Si l'aboutissement des discussions à un accord fait que le sommet a été de fait un succès vu ses enjeux, nombreux sont ceux qui en sont repartis avec une forte amertume. En effet, la Pologne avait obtenu de retarder l'application de ce nouveau système de vote et la Grande-Bretagne n'est pas obligée de voir s'appliquer sur son territoire la charte des droits fondamentaux. En fait ce sommet a été le théatre d'une pièce où chaque pays venait défendre son intérêt national, devant rendre compte ensuite devant son opinion publique sur ce qui a pu être obtenu à la bataille, sans jamais se soucier de l'intérêt général européen. C'est ainsi l'idée européenne en elle même qui a été mise à mal. Dès lors, comment vouloir la mise en place d'une véritable politique européenne ? Si l'Europe manque cruellement de démocratie dans son fonctionnement, le chemin est encore très long avant qu'une structure fédérale, rendant compte directement au peuple, puisse être mise en place. Il apparaît alors que l'idée d'une "constitution européenne" est venue bien trop tôt, et quelle que ce soit la façon dont on l'observe aujourd'hui, il semble clair a posteriori que les chances de succès de cette entreprise à l'échelle européenne étaient minimes. L'expérience nous a au moins permis de le comprendre.

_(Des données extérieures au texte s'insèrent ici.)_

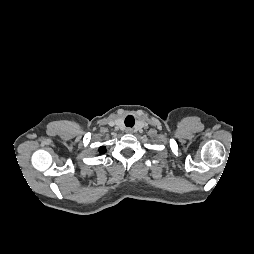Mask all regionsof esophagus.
Here are the masks:
<instances>
[{
	"label": "esophagus",
	"mask_w": 254,
	"mask_h": 254,
	"mask_svg": "<svg viewBox=\"0 0 254 254\" xmlns=\"http://www.w3.org/2000/svg\"><path fill=\"white\" fill-rule=\"evenodd\" d=\"M132 132H133V130L131 128L126 129V133H132Z\"/></svg>",
	"instance_id": "esophagus-1"
}]
</instances>
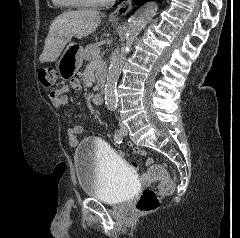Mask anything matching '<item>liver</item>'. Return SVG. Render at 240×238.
Masks as SVG:
<instances>
[{
    "mask_svg": "<svg viewBox=\"0 0 240 238\" xmlns=\"http://www.w3.org/2000/svg\"><path fill=\"white\" fill-rule=\"evenodd\" d=\"M100 13L93 10L66 11L51 24L40 62L56 61L73 36L78 39L90 35L100 23Z\"/></svg>",
    "mask_w": 240,
    "mask_h": 238,
    "instance_id": "obj_1",
    "label": "liver"
}]
</instances>
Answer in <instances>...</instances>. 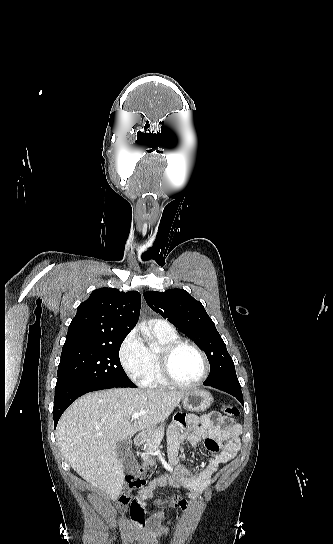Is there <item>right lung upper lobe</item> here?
Segmentation results:
<instances>
[{"label":"right lung upper lobe","mask_w":333,"mask_h":544,"mask_svg":"<svg viewBox=\"0 0 333 544\" xmlns=\"http://www.w3.org/2000/svg\"><path fill=\"white\" fill-rule=\"evenodd\" d=\"M141 307L140 293L115 288L94 290L77 308L63 349L108 343L127 336L136 325Z\"/></svg>","instance_id":"right-lung-upper-lobe-1"}]
</instances>
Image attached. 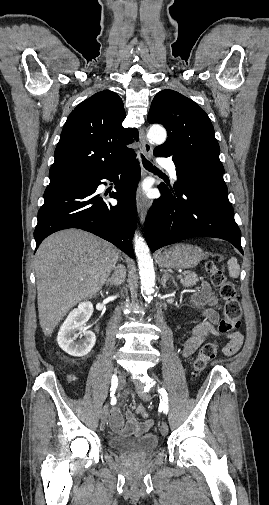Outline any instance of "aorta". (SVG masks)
Wrapping results in <instances>:
<instances>
[{
    "mask_svg": "<svg viewBox=\"0 0 269 505\" xmlns=\"http://www.w3.org/2000/svg\"><path fill=\"white\" fill-rule=\"evenodd\" d=\"M148 139L155 144H163L166 140V130L160 125H153L148 131ZM134 250L138 260L141 290L146 301H150L155 292V271L153 259L144 239L137 233L134 236Z\"/></svg>",
    "mask_w": 269,
    "mask_h": 505,
    "instance_id": "762f6f07",
    "label": "aorta"
}]
</instances>
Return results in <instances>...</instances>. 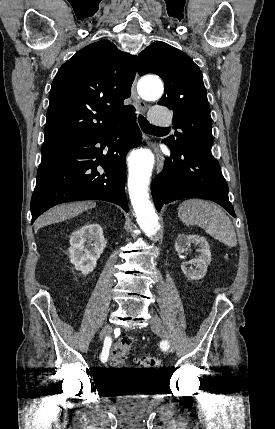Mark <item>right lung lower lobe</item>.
Here are the masks:
<instances>
[{
    "mask_svg": "<svg viewBox=\"0 0 275 429\" xmlns=\"http://www.w3.org/2000/svg\"><path fill=\"white\" fill-rule=\"evenodd\" d=\"M134 119L42 154L31 198L32 223L49 208L77 200L109 201L128 212L126 155L142 140Z\"/></svg>",
    "mask_w": 275,
    "mask_h": 429,
    "instance_id": "obj_1",
    "label": "right lung lower lobe"
}]
</instances>
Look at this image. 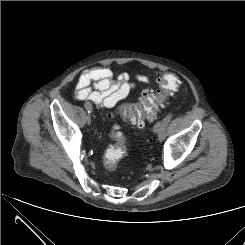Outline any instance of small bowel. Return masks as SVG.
<instances>
[{
	"label": "small bowel",
	"mask_w": 245,
	"mask_h": 245,
	"mask_svg": "<svg viewBox=\"0 0 245 245\" xmlns=\"http://www.w3.org/2000/svg\"><path fill=\"white\" fill-rule=\"evenodd\" d=\"M113 71L107 66H98L84 71L79 77L74 97L86 100L101 108L114 107L126 98L135 88V82L129 74L122 73L113 80ZM138 81L147 83L148 77L140 75Z\"/></svg>",
	"instance_id": "1"
}]
</instances>
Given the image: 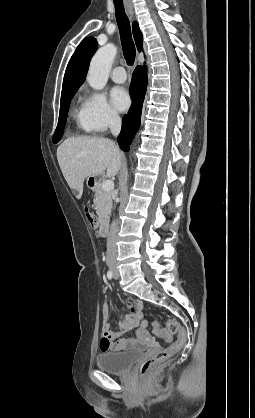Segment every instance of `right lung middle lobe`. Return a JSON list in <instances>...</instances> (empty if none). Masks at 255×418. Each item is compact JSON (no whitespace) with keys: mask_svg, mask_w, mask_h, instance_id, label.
I'll return each instance as SVG.
<instances>
[{"mask_svg":"<svg viewBox=\"0 0 255 418\" xmlns=\"http://www.w3.org/2000/svg\"><path fill=\"white\" fill-rule=\"evenodd\" d=\"M76 91L77 90L61 93L59 121L53 136V143L59 142L62 138L63 130L67 119L68 109L70 106V101L76 93Z\"/></svg>","mask_w":255,"mask_h":418,"instance_id":"right-lung-middle-lobe-1","label":"right lung middle lobe"}]
</instances>
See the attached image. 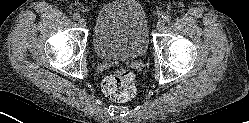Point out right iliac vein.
Masks as SVG:
<instances>
[{"label":"right iliac vein","mask_w":249,"mask_h":123,"mask_svg":"<svg viewBox=\"0 0 249 123\" xmlns=\"http://www.w3.org/2000/svg\"><path fill=\"white\" fill-rule=\"evenodd\" d=\"M78 24L80 27H85L86 26V21L83 18H79Z\"/></svg>","instance_id":"obj_1"}]
</instances>
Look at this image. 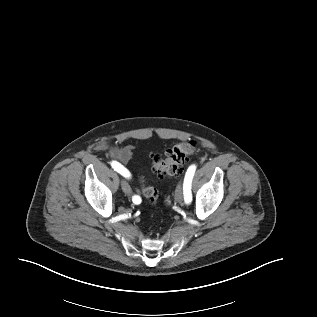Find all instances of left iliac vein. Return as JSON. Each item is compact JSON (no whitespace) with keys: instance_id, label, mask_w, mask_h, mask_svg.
Wrapping results in <instances>:
<instances>
[{"instance_id":"1","label":"left iliac vein","mask_w":317,"mask_h":317,"mask_svg":"<svg viewBox=\"0 0 317 317\" xmlns=\"http://www.w3.org/2000/svg\"><path fill=\"white\" fill-rule=\"evenodd\" d=\"M175 199H176V201L179 202V203H182L183 200H184V192H183V189H182V185H181V184H179V185L177 186V189H176V191H175Z\"/></svg>"}]
</instances>
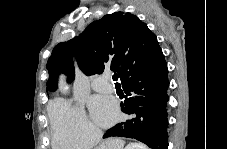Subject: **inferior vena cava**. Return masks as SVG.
Segmentation results:
<instances>
[{"label": "inferior vena cava", "mask_w": 227, "mask_h": 149, "mask_svg": "<svg viewBox=\"0 0 227 149\" xmlns=\"http://www.w3.org/2000/svg\"><path fill=\"white\" fill-rule=\"evenodd\" d=\"M93 137H94L95 140H100L101 137H102V132L101 131H96L94 133V136Z\"/></svg>", "instance_id": "602c4592"}]
</instances>
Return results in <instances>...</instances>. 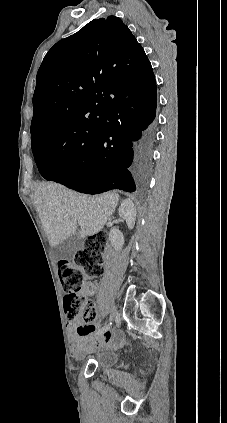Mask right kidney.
<instances>
[{"label":"right kidney","mask_w":227,"mask_h":423,"mask_svg":"<svg viewBox=\"0 0 227 423\" xmlns=\"http://www.w3.org/2000/svg\"><path fill=\"white\" fill-rule=\"evenodd\" d=\"M118 213L122 219H125L129 229H133L136 221L137 211L135 204H133L130 198H127V200L122 202ZM109 239L115 249H121L124 243V235L122 231L118 229V227H113V229H111L109 233Z\"/></svg>","instance_id":"obj_1"}]
</instances>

Le coup est dur, et c'est une véritable désillusion qui accable les partisans de la construction européenne. Plusieurs pays ont adhéré à l'Union Européenne simplement pour entrer dans une zone de libre échange, sans se préoccupper de l'efficacité supplémentaire que pouvait procurer des politiques concertées dans de nombreux domaines. Le refus de reconnaître les symboles de l'Union Européenne est en cela emblématique de la méfiance envers le fonctionnement européen. Pourtant, rien n'indique que les pays qui frennent aujourd'hui des quatres fers soient à jamais perdus pour la cause de la construction européenne. En fin de compte, ils ne font que refléter l'état de leurs opinions publiques respectives qui peuvent évoluer. L'Histoire nous a appris que s'il y a certaines constantes dans les volontés de chaque peuple, celles-ci ne permettent pas de faire un trait définitif sur une véritable ambition européenne. Seulement voilà : il est encore bien trop tôt.

L'illusion, c'était de croîre que l'on pouvait arriver à une structure fédérale dès maintenant. L'illusion tenait en fait surtout dans les symboles, l'utilisation des mots "convention" et "constitution", alors que le TCE n'avait pas grand chose à voir avec une véritable constitution. Seulement rien n'est perdu, si l'on s'en donne le temps. Il ne faut pas se voiler la face, cela prendra certainement plusieurs décennies pour que le projet européen arrive à terme. La construction européenne fête actuellement son cinquantenaire, il lui en faudra probablement un deuxième pour aboutir véritablement. Et pendant tout ce temps, le travail devra rester constant. Il apparaît alors que les partisans de la construction européenne traversent davantage un découragement temporaire, plutôt qu'une désillusion fondamentale. Ils peuvent en profiter pour s'interroger sur les meilleures voies pour continuer ce travail, et sur la manière dont leur vision doit prendre forme. Mais en tout cas, il est hors de question pour eux d'abandonner la partie.